Date: Tuesday, June 4, 2019
Session Time: 6:00pm-7:00pm
Presentation Time: 6:00pm-7:00pm
Location: Hall C & D
*Purpose: Alcoholic liver disease (ALD) is a leading indication for liver transplantation worldwide with rising prevalence. Whether relationships exist between transplant listing for ALD and changes in state alcohol tax rates or alcohol consumption has not been explored.

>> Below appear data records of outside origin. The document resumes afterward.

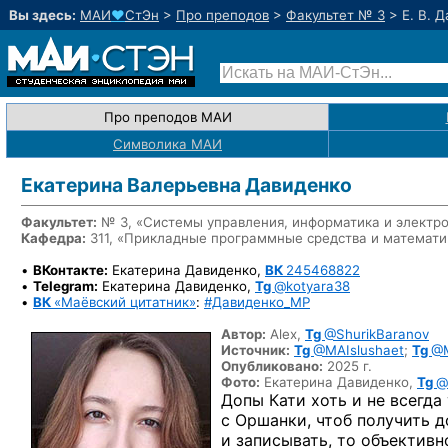
Вы здесь:
МАИ
♥
СтЭн
>
Про преподов
>
Факультет № 3
>
Е. В. 
Про преподов МАИ
Символика МАИ
Екатерина Валерьевна Давиденко
Факультет:
№ 3, «Системы управления, информатика и электр
Кафедра:
311, «Прикладные программные средства и математ
•
ВКонтакте:
Екатерина Давиденко,
ВК
245468822
•
Telegram:
Екатерина Давиденко,
Tg
@kotyara38
•
ВК
«Маёвский цитатник»
:
#Давиденко_MP
Автор:
Alex,
Tg
@ShurikBaranov
Источник:
Tg
@MAIslushaet
;
Tg
@M
Опубликовано:
2025 г.
Фото:
Екатерина Давиденко,
Tg
@
Допы Кати хоть и не всегда
с Оршанки, чтоб получить д
и записывать, то объективн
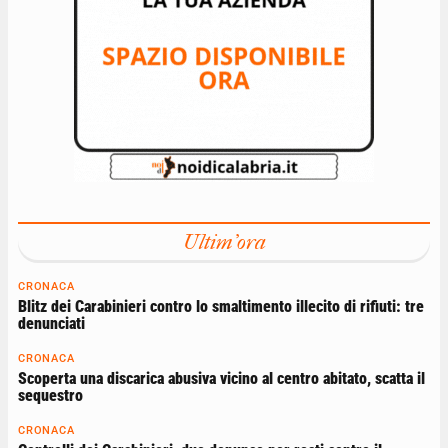
Ultim'ora
CRONACA
Blitz dei Carabinieri contro lo smaltimento illecito di rifiuti: tre
denunciati
CRONACA
Scoperta una discarica abusiva vicino al centro abitato, scatta il
sequestro
CRONACA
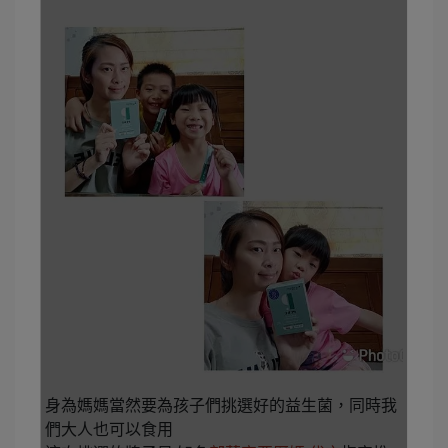
身為媽媽當然要為孩子們挑選好的益生菌，同時我
們大人也可以食用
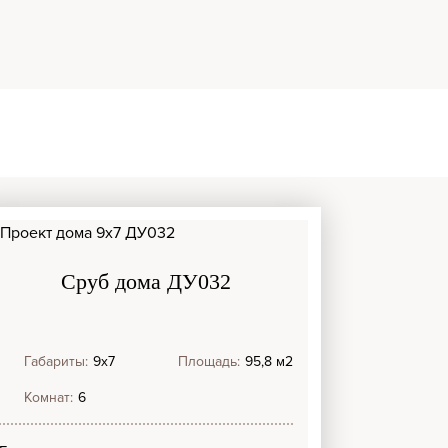
Сруб дома ДУ032
Габариты:
9х7
Площадь:
95,8 м2
Комнат:
6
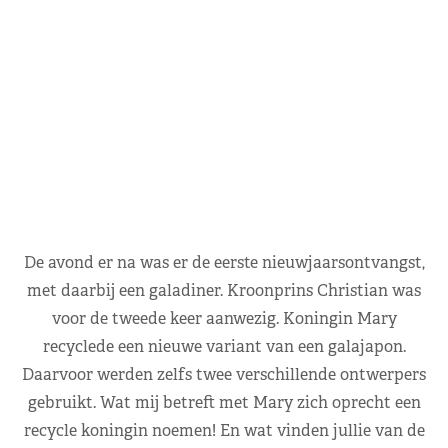
De avond er na was er de eerste nieuwjaarsontvangst,
met daarbij een galadiner. Kroonprins Christian was
voor de tweede keer aanwezig. Koningin Mary
recyclede een nieuwe variant van een galajapon.
Daarvoor werden zelfs twee verschillende ontwerpers
gebruikt. Wat mij betreft met Mary zich oprecht een
recycle koningin noemen! En wat vinden jullie van de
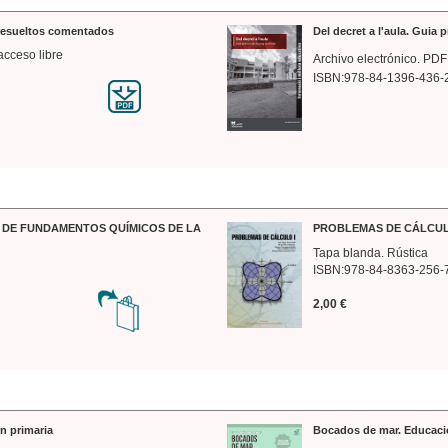
 resueltos comentados
Del decret a l'aula. Guia 
acceso libre
Archivo electrónico. PDF
ISBN:978-84-1396-436-
DE FUNDAMENTOS QUÍMICOS DE LA
PROBLEMAS DE CÁLCUL
Tapa blanda. Rústica
ISBN:978-84-8363-256-
2,00 €
n primaria
Bocados de mar. Educaci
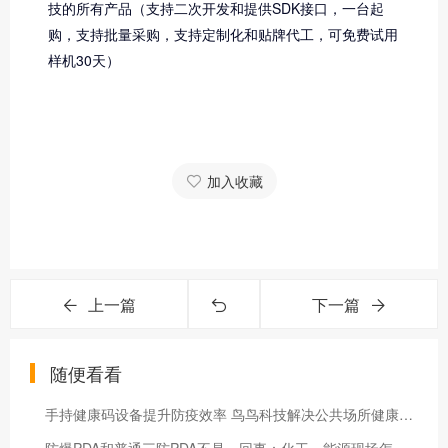
技的所有产品（支持二次开发和提供SDK接口，一台起
购，支持批量采购，支持定制化和贴牌代工，可免费试用
样机30天）
加入收藏
上一篇
下一篇
随便看看
手持健康码设备提升防疫效率 鸟鸟科技解决公共场所健康码验证难题
防爆PDA和普通三防PDA不是一回事：化工、能源现场怎么区分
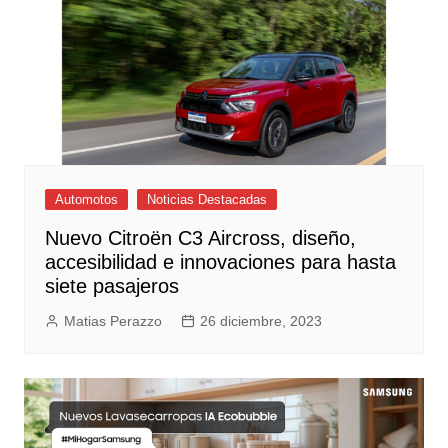
Automotos
Noticias Destacadas
Nuevo Citroën C3 Aircross, diseño,
accesibilidad e innovaciones para hasta
siete pasajeros
Matias Perazzo
26 diciembre, 2023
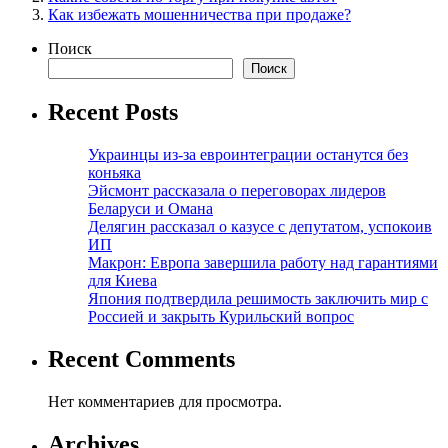
Как избежать мошенничества при продаже?
Поиск
Поиск
Recent Posts
Украинцы из-за евроинтеграции останутся без
коньяка
Эйсмонт рассказала о переговорах лидеров
Беларуси и Омана
Делягин рассказал о казусе с депутатом, успокоив
ИП
Макрон: Европа завершила работу над гарантиями
для Киева
Япония подтвердила решимость заключить мир с
Россией и закрыть Курильский вопрос
Recent Comments
Нет комментариев для просмотра.
Archives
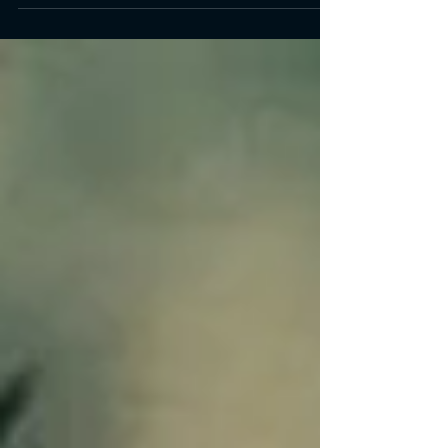
adequadas para seu V no Cyberpunk 2077, este guia
ajudará a dar recomendações com base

*Methods: State-level alcohol per capita consumption of spirit, wine, and beer was determined from published United States 2003-2015 data. Excise and ad valorem on- and off-premise tax rates of spirit, wine, and beer were calculated following standard practices. Using the United Network for Organ Sharing (UNOS) database, we analyzed 2003-2015 state-wide patient-level data to determine if transplant listing for ALD was associated directly with alcohol consumption per capita and inversely with alcohol taxes. Univariate and multivariate regression was performed with clustering at the state level controlling for the pre-specified variables age, sex, race, education, employment, and insurance.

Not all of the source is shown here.